Authorities fail to stop permit dealers from exploiting Palestinian workers

The arrangements for Palestinian construction workers to enter Israel came up last week before the Knesset Committee on Foreign Workers. The background consists in serious problems, especially the illegal trade […]

The arrangements for Palestinian construction workers to enter Israel came up last week before the Knesset Committee on Foreign Workers. The background consists in serious problems, especially the illegal trade in entry permits. The authorities had announced a reform of the permit regime for construction workers in December 2020, promising a mechanism to stop the trade, but so far to no avail.

The Knesset Committee meeting, which took place on Tuesday, October 26, 2021, was the second dedicated to monitoring the December 2020 reform and its implementation.

At the first hearing, on September 13, representatives of the Israeli Civil Administration (CA) admitted that no progress had been made in the development of an app that would allow workers to communicate directly with Israeli employers. This app,  a central part of the reform, had promised to eliminate the trade in permits..

CA representatives said then that the app is not yet active for technical reasons, refusing to speculate on a date. This time, by contrast, the CA’s two representatives claimed that the app had been operating since July 2021. Furthermore, they claimed that 10,000 Palestinians had already registered on it. The obvious contradiction between what the same CA representatives said in September and what was presented this time created a cloud of suspicion.

Representatives of labor and human rights’ organizations that are active in the field testified before the committee that the report’s validity was doubtful. Spokespersons from Kav LaOved, the Association for Civil Rights, MAAN Workers Association, the National Histadrut and the General Histadrut said that not a single Palestinian worker known to them was aware of the app. They questioned the rosy report, doubting its ability to improve the workers’ situation. MAAN’s Executive Director, Assaf Adiv, brought evidence that employees are now asked to pay up to NIS 3,500 in brokerage fees, compared to the 2,500 shekels that the dealers exacted from them before the reform. According to him, the reform has worsened the workers’ situation while raising new bureaucratic hurdles.

Today 65,000 Palestinians are employed in Israel’s construction industry with official permits. (This number does not include between 40 and 50 thousand who work in various jobs without papers, crossing from the West Bank to Israel every morning through gaps in the Separation Barrier.) The number will soon increase by 9000, with the aim of soon reaching 80,000. Given the massive trade in permits, it is estimated that the need for more of them would eventually create more dealers and thus increase the illegal trade.

Well documented reports – including onet by the Bank Of Israel (Sep. 2019) and the ILO annual report form June 2021, “The situation  of  workers of the occupied Arab territories,” (see p. 27) – showed that the permit trade has created a black market with a circulation of ca. 500 million shekels per year.

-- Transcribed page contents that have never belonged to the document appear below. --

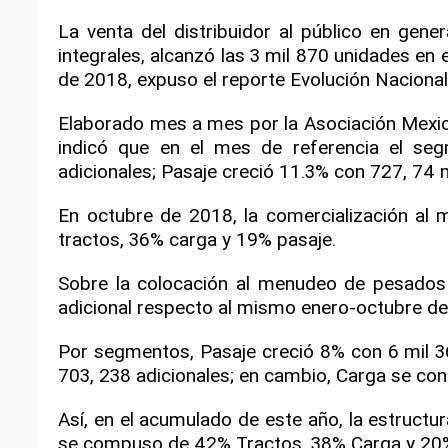
La venta del distribuidor al público en ge
integrales, alcanzó las 3 mil 870 unidades e
de 2018, expuso el reporte Evolución Naciona
Elaborado mes a mes por la Asociación Mexic
indicó que en el mes de referencia el se
adicionales; Pasaje creció 11.3% con 727, 74 
En octubre de 2018, la comercialización al
tractos, 36% carga y 19% pasaje.
Sobre la colocación al menudeo de pesados 
adicional respecto al mismo enero-octubre d
Por segmentos, Pasaje creció 8% con 6 mil 
703, 238 adicionales; en cambio, Carga se co
Así, en el acumulado de este año, la estructur
se compuso de 42% Tractos, 38% Carga y 20%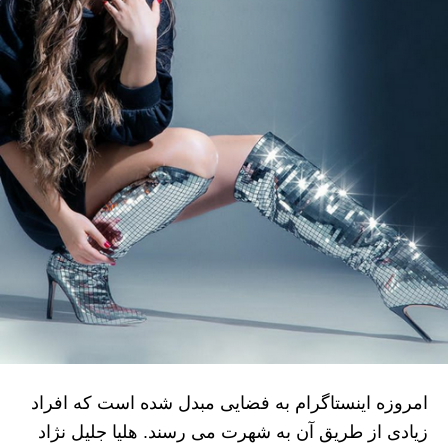
امروزه اینستاگرام به فضایی مبدل شده است که افراد
زیادی از طریق آن به شهرت می رسند. هلیا جلیل نژاد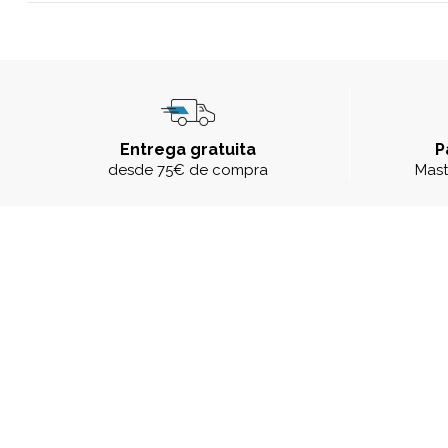
Entrega gratuita
P
desde 75€ de compra
Mast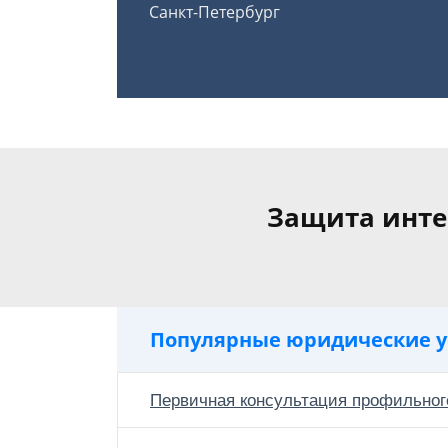
Санкт-Петербург
Защита инте
Популярные юридические у
Первичная консультация профильног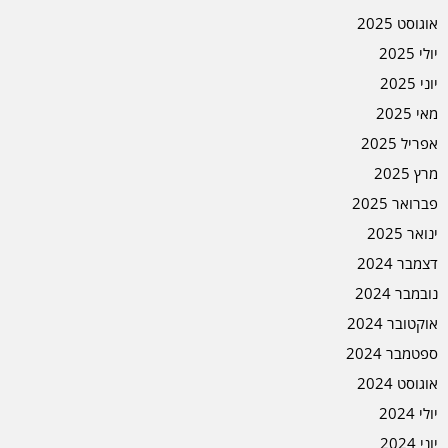
אוגוסט 2025
יולי 2025
יוני 2025
מאי 2025
אפריל 2025
מרץ 2025
פברואר 2025
ינואר 2025
דצמבר 2024
נובמבר 2024
אוקטובר 2024
ספטמבר 2024
אוגוסט 2024
יולי 2024
יוני 2024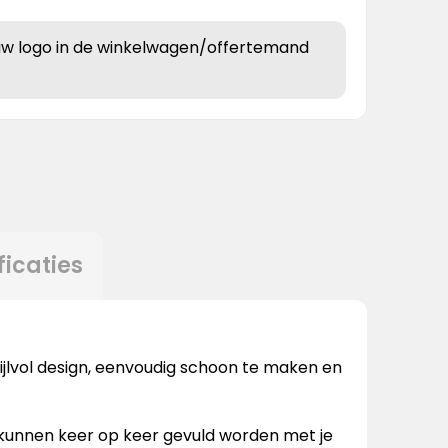
uw logo in de winkelwagen/offertemand
ficaties
ijlvol design, eenvoudig schoon te maken en
n kunnen keer op keer gevuld worden met je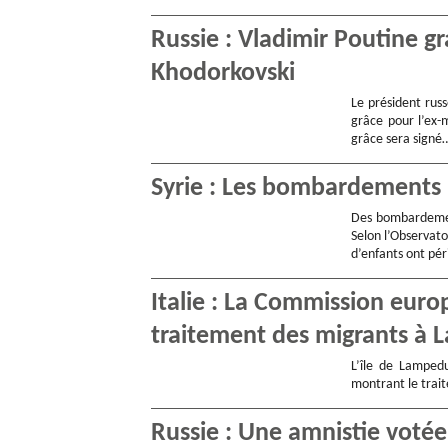
Russie : Vladimir Poutine gr
Khodorkovski
Le président russ
grâce pour l’ex-
grâce sera signé
Syrie : Les bombardements 
Des bombardement
Selon l’Observato
d’enfants ont pé
Italie : La Commission eur
traitement des migrants à
L’île de Lampedu
montrant le trait
Russie : Une amnistie votée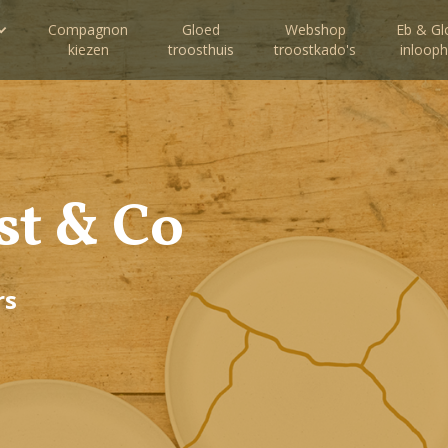
Compagnon
Gloed
Webshop
Eb & Gl
kiezen
troosthuis
troostkado's
inlooph
st & Co
rs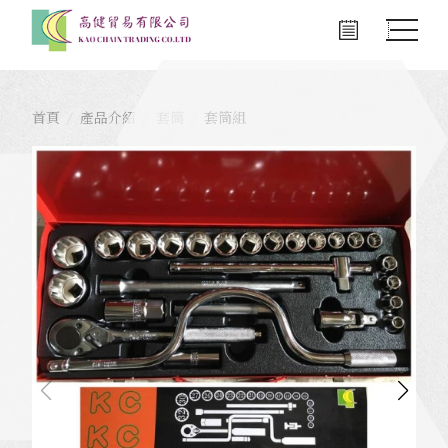
首頁
產品介紹
套筒
套筒組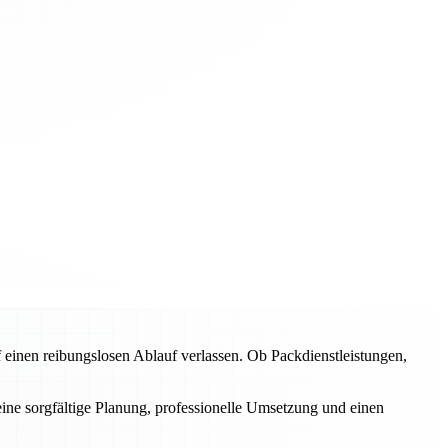
inen reibungslosen Ablauf verlassen. Ob Packdienstleistungen,
eine sorgfältige Planung, professionelle Umsetzung und einen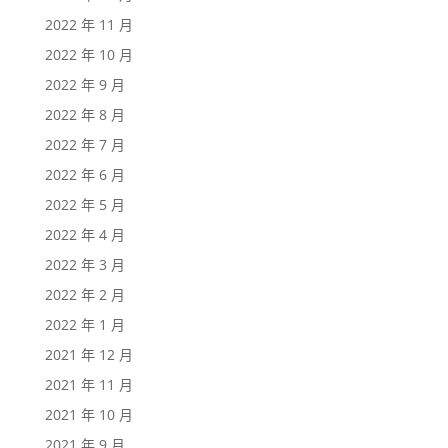
2022 年 11 月
2022 年 10 月
2022 年 9 月
2022 年 8 月
2022 年 7 月
2022 年 6 月
2022 年 5 月
2022 年 4 月
2022 年 3 月
2022 年 2 月
2022 年 1 月
2021 年 12 月
2021 年 11 月
2021 年 10 月
2021 年 9 月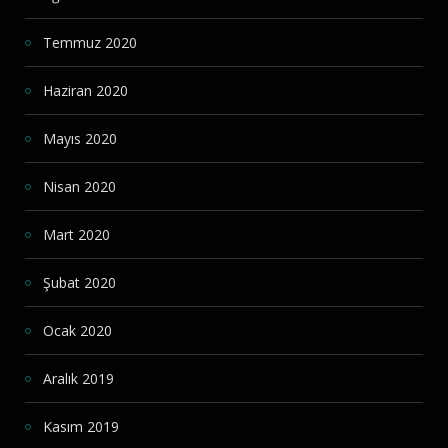
Temmuz 2020
Haziran 2020
Mayıs 2020
Nisan 2020
Mart 2020
Şubat 2020
Ocak 2020
Aralık 2019
Kasım 2019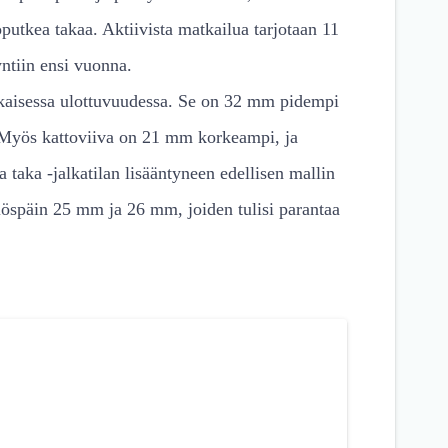
oputkea takaa. Aktiivista matkailua tarjotaan 11
yntiin ensi vuonna.
okaisessa ulottuvuudessa. Se on 32 mm pidempi
Myös kattoviiva on 21 mm korkeampi, ja
taka -jalkatilan lisääntyneen edellisen mallin
ylöspäin 25 mm ja 26 mm, joiden tulisi parantaa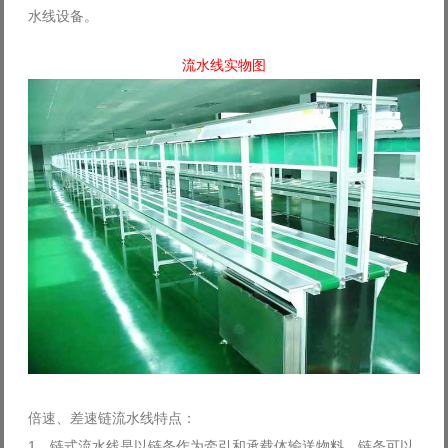
水线设备。
Log in with Facebook
Forgot your password?
流水线实物图
Forgot your username?
倍速、差速链流水线特点：
1、链式流水线是以链条作为牵引和承载体输送物料，链条可以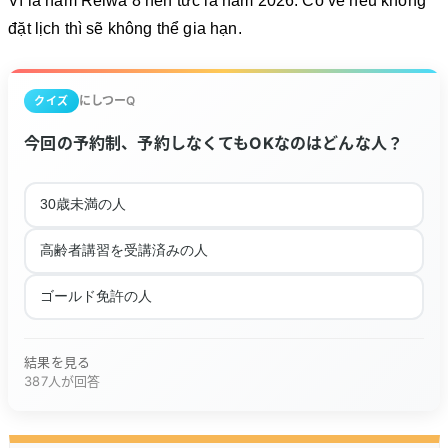
Vì là năm Reiwa 8 nên tức là năm 2026. Có vẻ nếu không
đặt lịch thì sẽ không thể gia hạn.
にしつーQ
クイズ
今回の予約制、予約しなくてもOKなのはどんな人？
30歳未満の人
高齢者講習を受講済みの人
ゴールド免許の人
結果を見る
387人が回答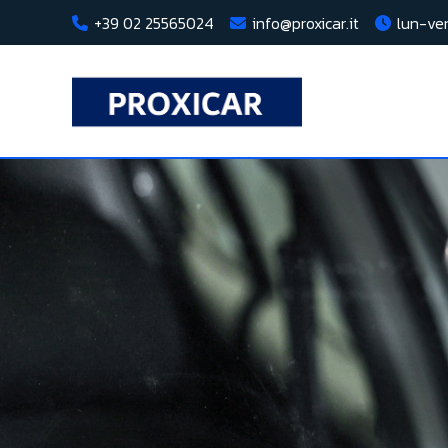
+39 02 25565024
info@proxicar.it
lun-ven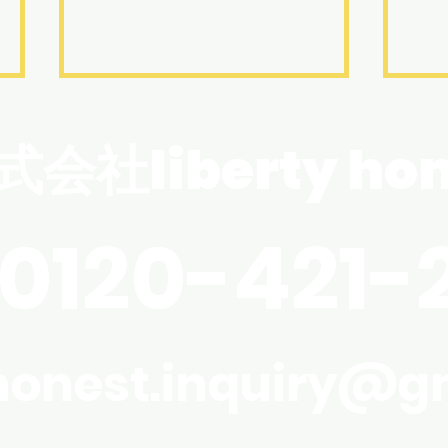
梅雨入り前に知っておきた
G
い「見えない結露」の落と
式会社liberty hon
久し
し穴
まし
お久しぶりです。 最近雨の日が
しょ
多くなってきましたが、皆様い
たが
かがお過ごしでしょうか？ 梅雨
0120-421-
風で
の時期は、お客様から「家全体
体調
がジメッとする」「お風呂場の
さて
カビが気になる」といったご相
お知
談をよくいただきます。 結露と
がお
いうと冬の窓ガラスというイメ
yhonest.inquiry@g
話は
ージですが、実はこの「梅雨時
で、
期の湿気」こそ、お家の健康を
くか
左右する大きなポイントなんで
ペー
す。 「ちょっとくらい濡れても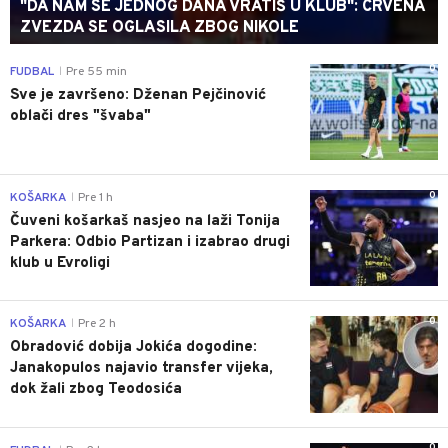
"DA NAM SE JEDNOG DANA VRATIŠ U KLUB": CRVENA
ZVEZDA SE OGLASILA ZBOG NIKOLE
0
FUDBAL
Pre 55 min
|
Sve je završeno: Dženan Pejčinović
oblači dres "švaba"
0
KOŠARKA
Pre 1 h
|
Čuveni košarkaš nasjeo na laži Tonija
Parkera: Odbio Partizan i izabrao drugi
klub u Evroligi
0
KOŠARKA
Pre 2 h
|
Obradović dobija Jokića dogodine:
Janakopulos najavio transfer vijeka,
dok žali zbog Teodosića
0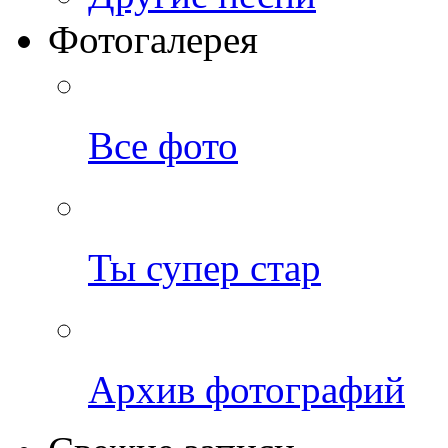
Фотогалерея
Все фото
Ты супер стар
Архив фотографий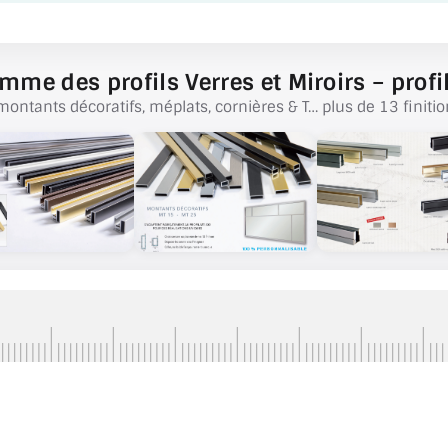
mme des profils Verres et Miroirs – profil
montants décoratifs, méplats, cornières & T… plus de 13 finitio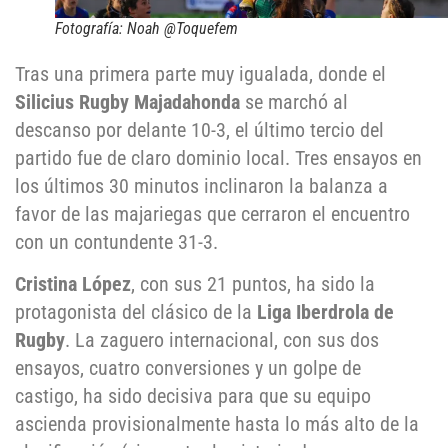
Fotografía: Noah @Toquefem
Tras una primera parte muy igualada, donde el
Silicius Rugby Majadahonda
se marchó al
descanso por delante 10-3, el último tercio del
partido fue de claro dominio local. Tres ensayos en
los últimos 30 minutos inclinaron la balanza a
favor de las majariegas que cerraron el encuentro
con un contundente 31-3.
Cristina López
, con sus 21 puntos, ha sido la
protagonista del clásico de la
Liga Iberdrola de
Rugby
. La zaguero internacional, con sus dos
ensayos, cuatro conversiones y un golpe de
castigo, ha sido decisiva para que su equipo
ascienda provisionalmente hasta lo más alto de la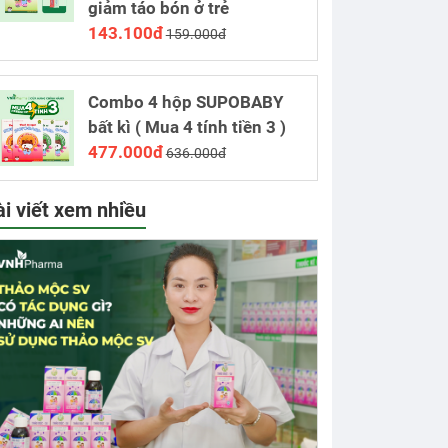
giảm táo bón ở trẻ
143.100đ
159.000đ
Combo 4 hộp SUPOBABY
bất kì ( Mua 4 tính tiền 3 )
477.000đ
636.000đ
ài viết xem nhiều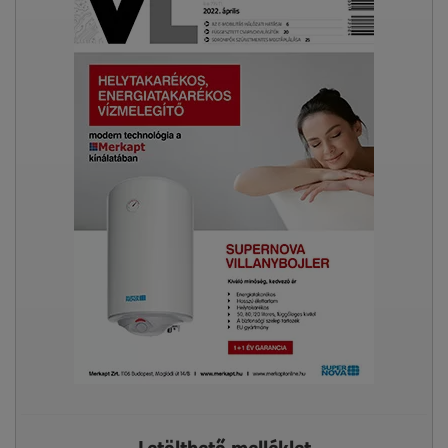
Letölthető melléklet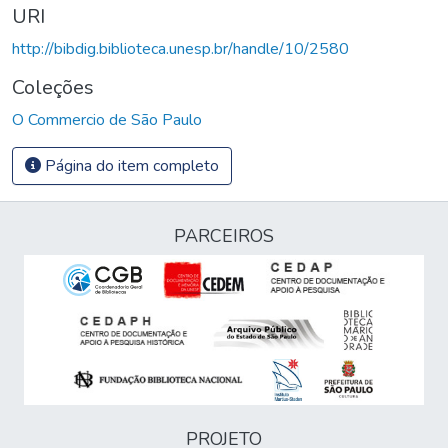
URI
http://bibdig.biblioteca.unesp.br/handle/10/2580
Coleções
O Commercio de São Paulo
Página do item completo
PARCEIROS
PROJETO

This huge sum is divided between Israeli employers and Palestinian dealers.

Nevertheless, this exploitative and illegal trade in permits came up only as a side issue in the Knesset committee. When they discussed the issue it was clear that the authorities showed impotence and lack of interest. A representative of the Tax Authority claimed that he had only learned about it the day before (?!). A representative of the Population and Immigration Authority stated that an employer who trades in permits would be invited to a hearing and, if he is found guilty, his employment license would be revoked for three years. This claim was harshly criticized by Attorney Michal Tadjer of Kav LaOved. She told the committee that, following her request under the Freedom of Information Act, she had learned that since 2018 only one employer has lost his license as a result of trade in permits. Tadjer mentioned a shop that sells permits near the Army checkpoint at the Eyal Crossing near Qalqilya, without any interference from the authorities.

MAAN’s Executive Director called for an end to making Palestinians dependent on employers’ permits. He suggested that any worker with security clearance should be permitted to enter, seek a job, and contact employers freely.

At the end of the meeting, Knesset member Ibtisam Mara’ana, the head of the Committee, called for the establishment of a joint committee of government ministries to act against permit dealing. However, the Knesset Committee on Foreign Workers lacks any binding authority, and it is highly doubtful that this call will lead to actions on the ground.

The bottom line, as we in MAAN see it, is that as long as permit dealers can operate freely without deterrence from the authorities, not inhibited by fear of investigation and punishment, there is no chance of bringing about significant change in the permit regime from which Palestinian workers suffer.